If a sample raises a FitException, this value is returned to signify that the point requires resampling or
should be given a likelihood so low that it is discard.
-np.inf is an invalid sample value for Nautilus, so we instead use a large negative number.
"""
return -1.0e99
Basically, we have situations where the likelihood function returns an np.nan
, np.inf
or raises an exception.
Currently the way I deal with that returning a value of -1.0e99
, as I couldn't see an alternative (e.g. asking Nautilus
to discard the sample). I guess its conceivable these large negative value, which are typically only drawn during the beginning of sampling and significant change the likelihood surface from smoothness could be causing the neural networks to have issues.
Happy to do a test where I change this to a different behaviour, if you have a suggestion for what I should do.
Thanks! This is very helpful, and I'll look more into this soon. In the meantime, I have a suspicion of what the issue could be. Are you providing your own pool, or do you initialize the sampler with Sampler(..., pool=28)
? In the latter case, for each likelihood evaluation, the likelihood function will be pickled and passed to the worker for each likelihood evaluation. If your likelihood function is complex, this I/O could be the bottleneck. Dynesty provides its own pool to circumvent this issue, and I believe PyAutoFit is using that. I could make nautilus behave similarly automatically.
I have been thinking for the past week that the problem may simply be that dynesty's parallelization scales better the nautilous for my use case (e.g. LH function pickling)!
Dynesty provides its own pool to circumvent this issue, and I believe PyAutoFit is using that. I could make nautilus behave similarly automatically.
Yes, when we updated to the new dynesty with this pool we saw a notable speed up owing to it reducing pool overheads.
I have done 2 parallelization tests with nautilus
:
Sampler(..., pool=28)
.Sampler(..., MPIPoolExecutor(28))
MPI gave much better performance than multiprocessing, but may still be slower than dynesty if the pickling overheads are a problem.
My problem has been that when profiling runs I don't have information on how long the neural network overheads take compared to the likelihood evaluations, so when there is slow down I cannot decouple if its associated with neural network overheads or inefficient parallelization.
However, I did some 1 CPU tests with serial runs with a lens model whose likelihood function evaluation time was ~0.15 seconds.
I found that:
dynesty
converged in ~10 hours in 300000 samples. Nautilus
runs did not converge after 36 hours (scripts were terminated due to hpc limit being reached). Inspection of the nautilus
output suggests it made ~ 200000 samples in 36 hours.With a shorter LH function evaluation time the overheads will contribute more but these numbers indiciate that the majority of the 36 hours were not spent evaluating likelihoods, which seems unlikely?
I think pickling overheads may be the culprit here.
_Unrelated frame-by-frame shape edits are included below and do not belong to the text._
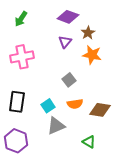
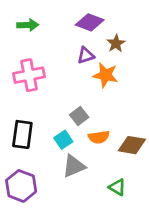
green arrow: (21, 19) -> (28, 25), turned -126
purple triangle: (65, 42) -> (86, 55), turned 32
orange star: (92, 55) -> (105, 75), moved
gray square: (69, 80) -> (79, 116), moved

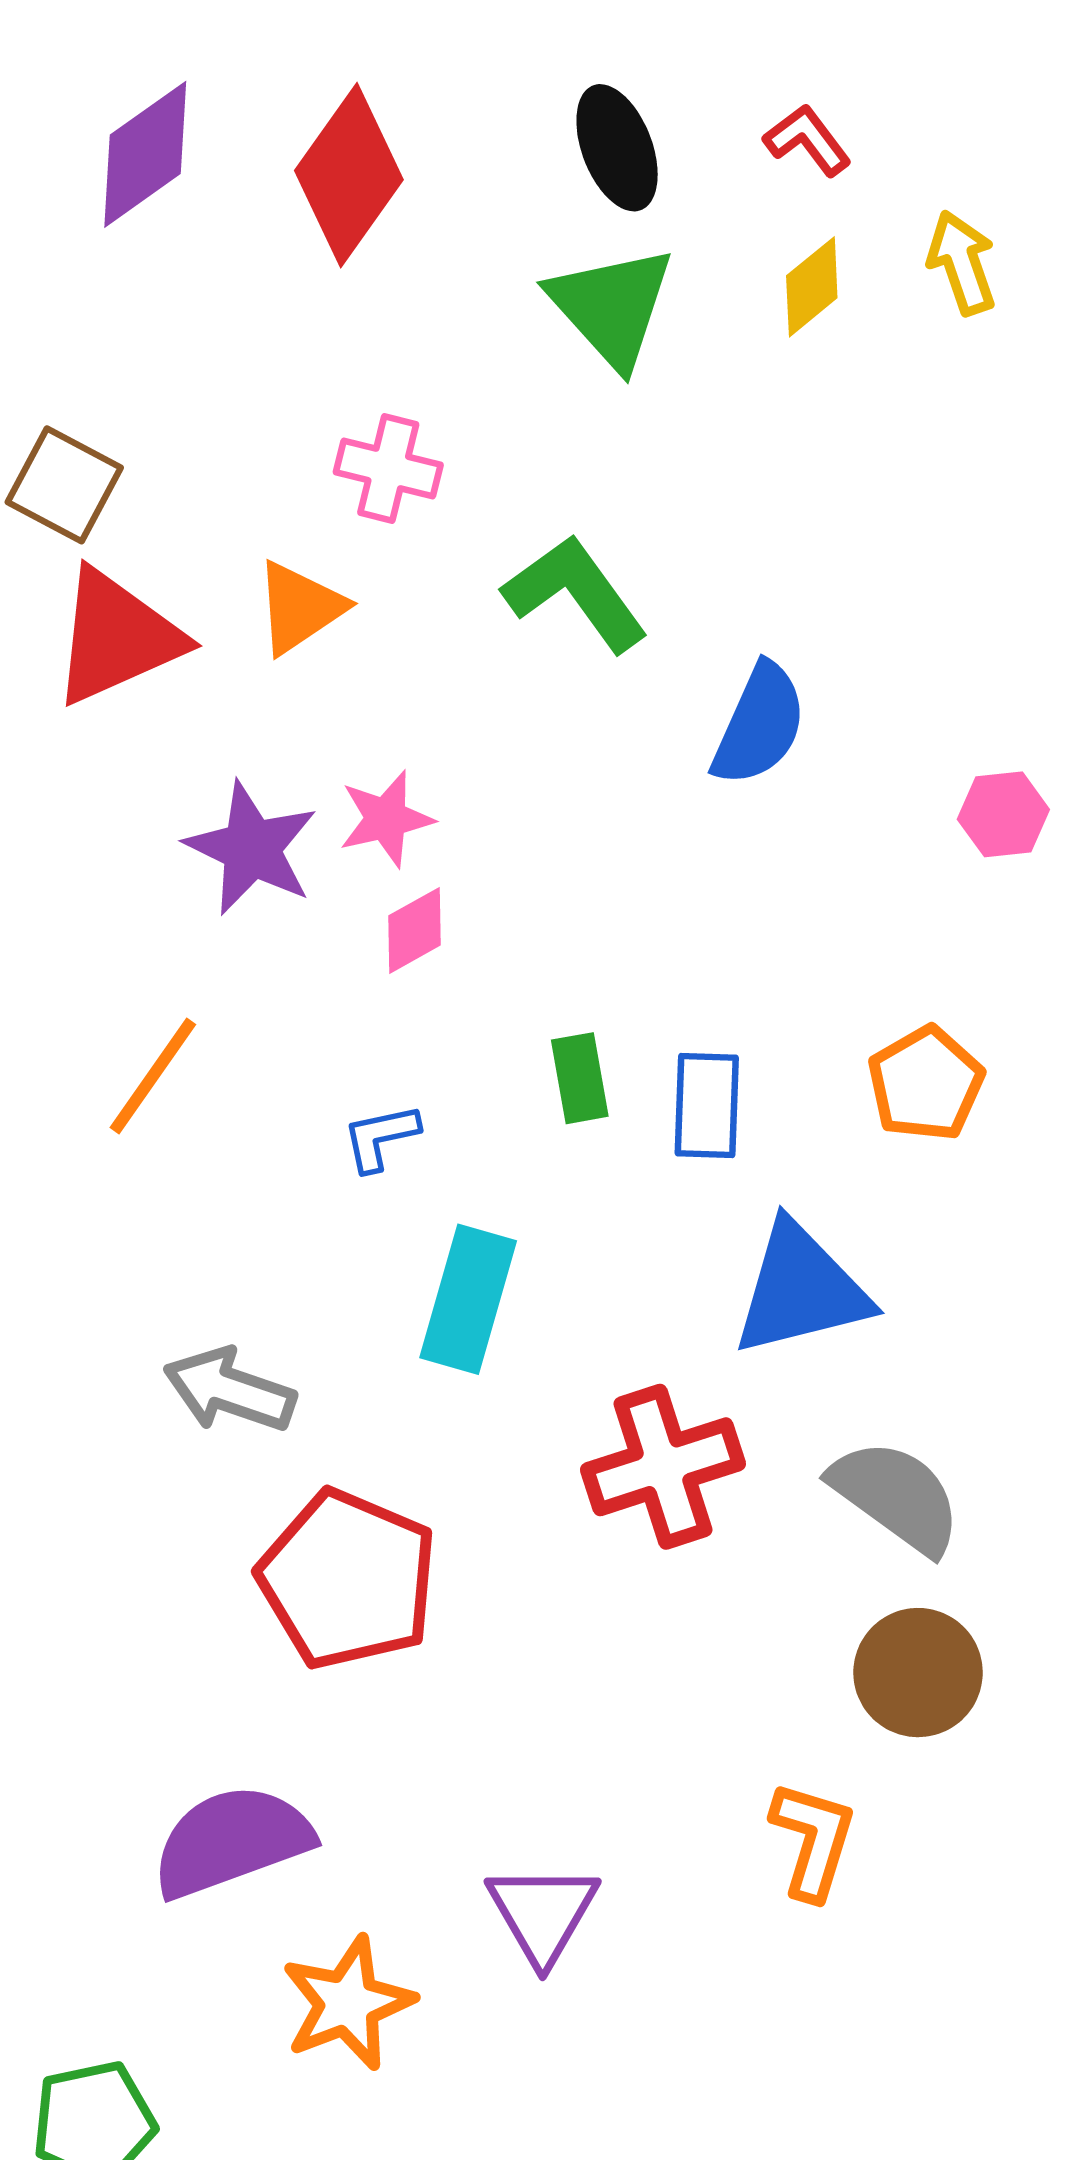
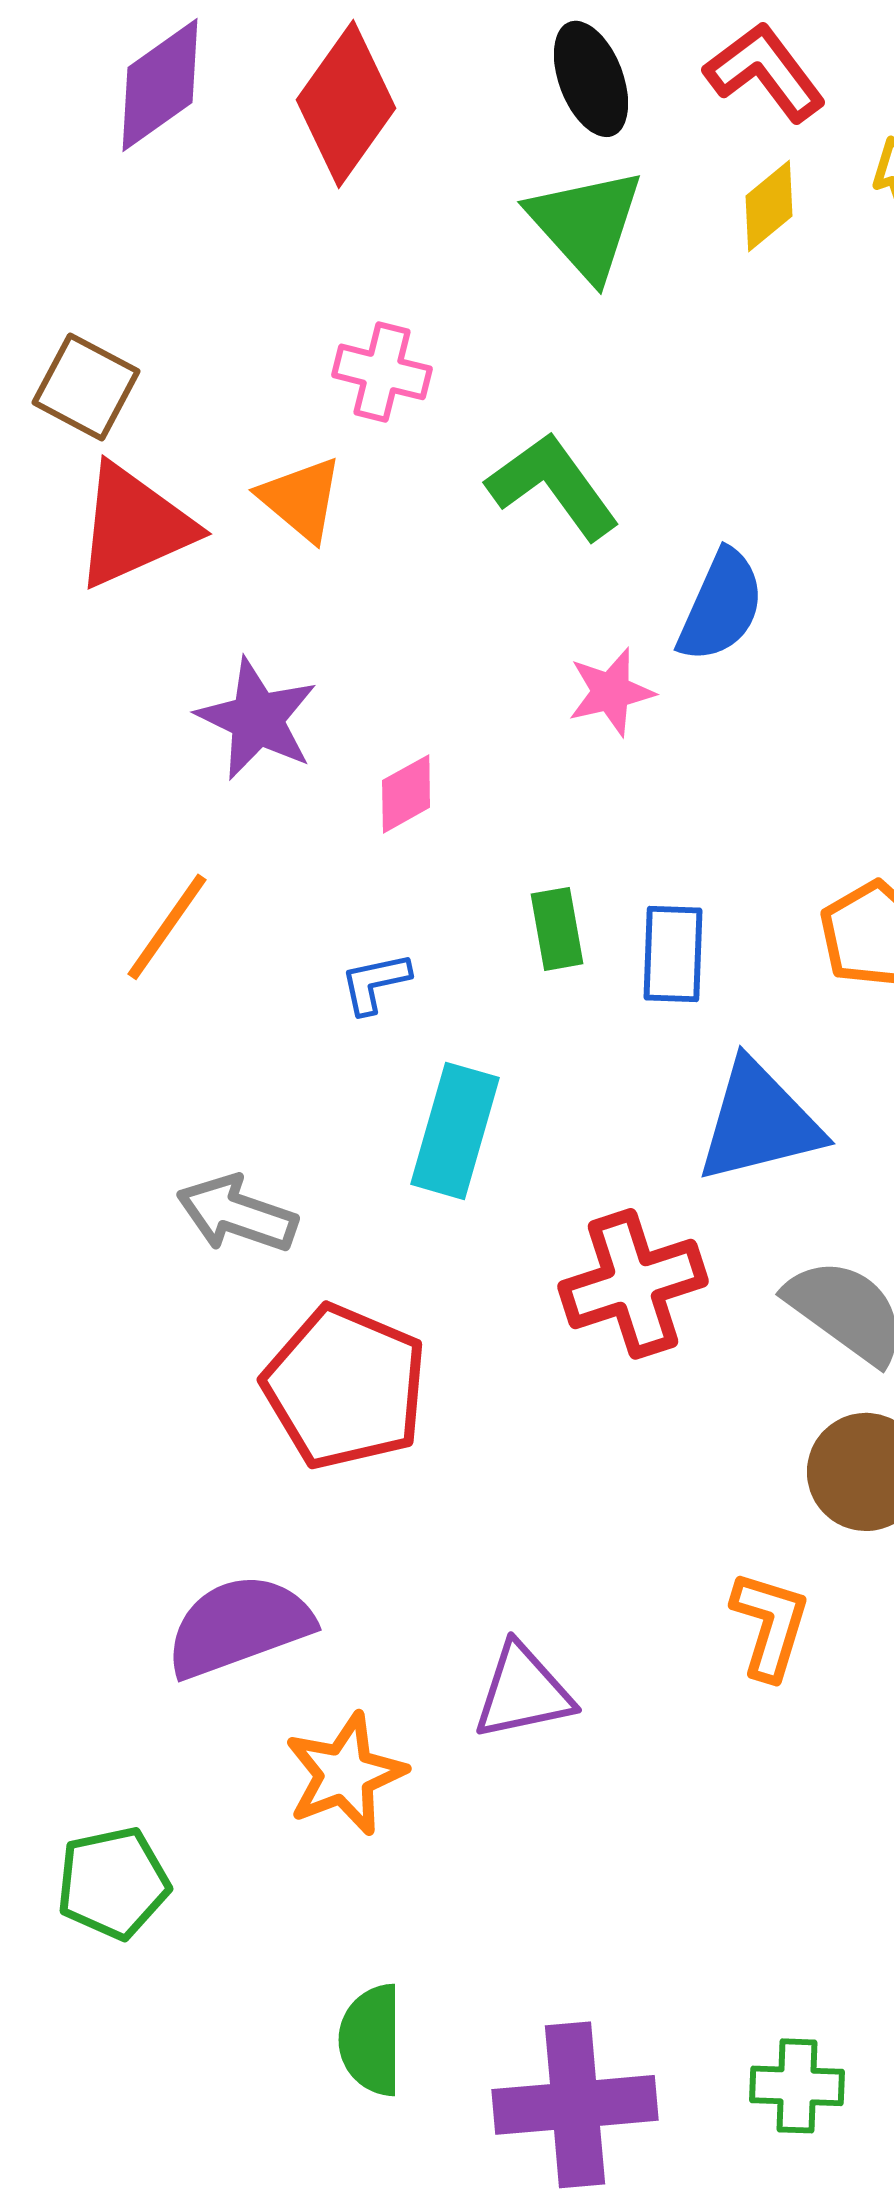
red L-shape: (807, 140) -> (765, 72), size x1.5
orange triangle: (300, 608) -> (301, 499), turned -46
pink star: (386, 819) -> (611, 692), moved
purple triangle: (543, 1913) -> (523, 1692), turned 48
Can you try out the pool
branch and benchmark the Sampler(..., pool=28)
case again? In this case, the nautilus version in the pool
branch will automatically initialize the workers to prevent expensive repeated pickling.
Can you tell me a bit more about the test with 1 CPU? What's the number of live points and dimensionality of the problem? Are any other initialization parameters of the sampler non-standard?
I will test the pool
branch tonight, would pickling still be a culprit for MPI parallelization? And does the pool
branch support MPI or only multiprocessing currently? (So I know which method to test).
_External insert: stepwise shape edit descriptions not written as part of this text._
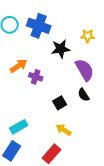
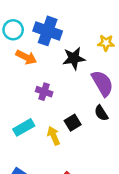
orange arrow: (19, 66) -> (26, 57), moved, turned 60
cyan rectangle: (19, 127) -> (24, 127), moved
yellow arrow: (64, 130) -> (54, 136), moved, turned 35

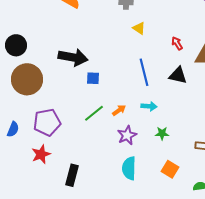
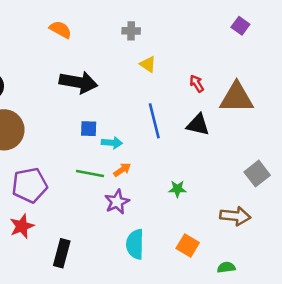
black arrow: (73, 57) -> (78, 82), moved
cyan arrow: (149, 106) -> (112, 143), moved
green line: (94, 113) -> (90, 174), turned 50
green star: (162, 133) -> (177, 189), moved
purple star: (127, 135) -> (117, 202), moved

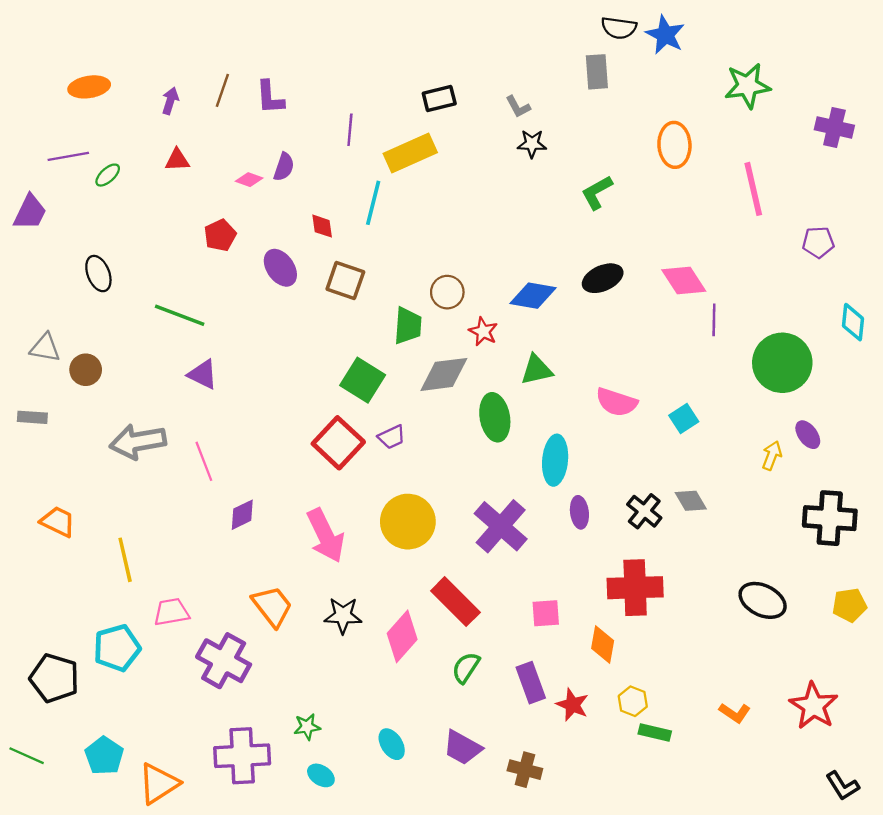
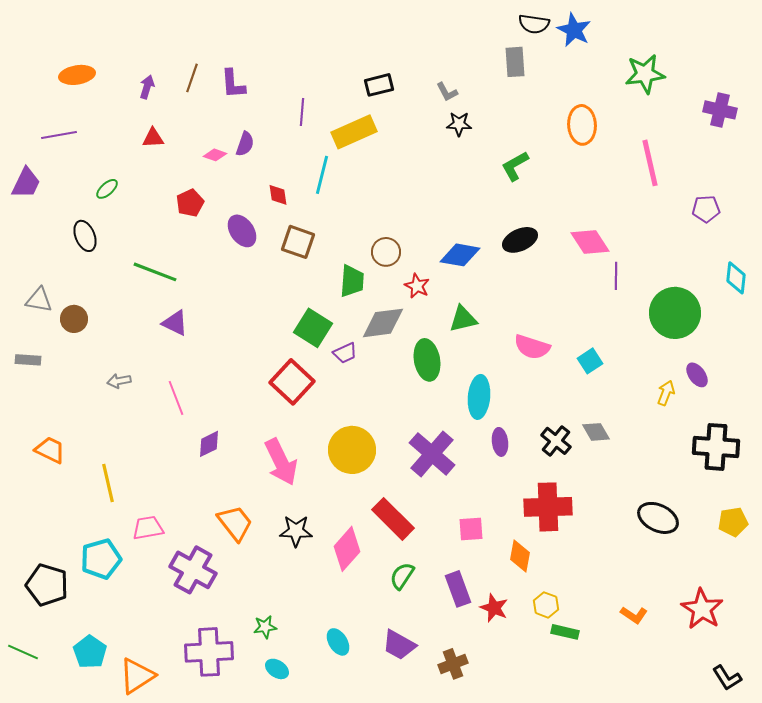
green ellipse: (108, 175) -> (107, 189), moved
purple trapezoid: (392, 437) -> (345, 353), moved
gray arrow: (138, 442) -> (119, 381), size x0.5
brown cross: (525, 770) -> (453, 664), turned -36

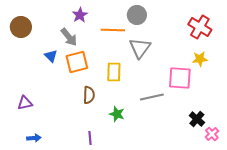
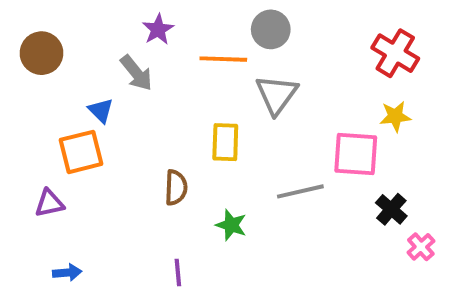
orange square: (77, 62) -> (81, 152), moved
black cross: (197, 119) -> (391, 209), moved
pink cross: (212, 134) -> (421, 247), moved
Can you tell me a bit more about the test with 1 CPU? What's the number of live points and dimensionality of the problem? Are any other initialization parameters of the sampler non-standard?
Here are the nautilus
settings:
{
"type": "autofit.non_linear.search.nest.nautilus.search.Nautilus",
"arguments": {
"name": "source_lp[1]_light[lp]_mass[total]_source[lp]",
"number_of_cores": 1,
"iterations_per_update": 5000000,
"n_like_new_bound": null,
"unique_tag": "slacs0008-0004",
"mpi": false,
"n_live": 200,
"seed": null,
"split_threshold": 100,
"n_networks": 4,
"n_points_min": null,
"n_eff": 500,
"n_shell": null,
"n_update": null,
"path_prefix": {
"type": "pathlib.PosixPath",
"arguments": {}
},
"enlarge_per_dim": 1.1
}
}
The model had N=23 parameters, I don't think there is anything "non standard" except the -1.0e99
thing I described above. It is a fairly standard model one would use for lens modeling.
I will also perform a 1 CPU run and put in timer statements on how long the neural network training is taking (provided I can figure out the nautilus
source code to do this, looks fairly self explanatory).
I will also try and extend this to the 28 CPU runs.
The changes in the pool
branch wouldn't apply to the MPI-version in the way you posted it here. If the user provide their own pool (MPIPoolExecutor(28)
in this case), then they need to ensure it's initialized properly.
More generally, overheads of multiple hours seem excessive for problems with low dimensionality (~25 dimensions or less). Neural network training or any other part of the algorithm other than the likelihood evaluations shouldn't take that long.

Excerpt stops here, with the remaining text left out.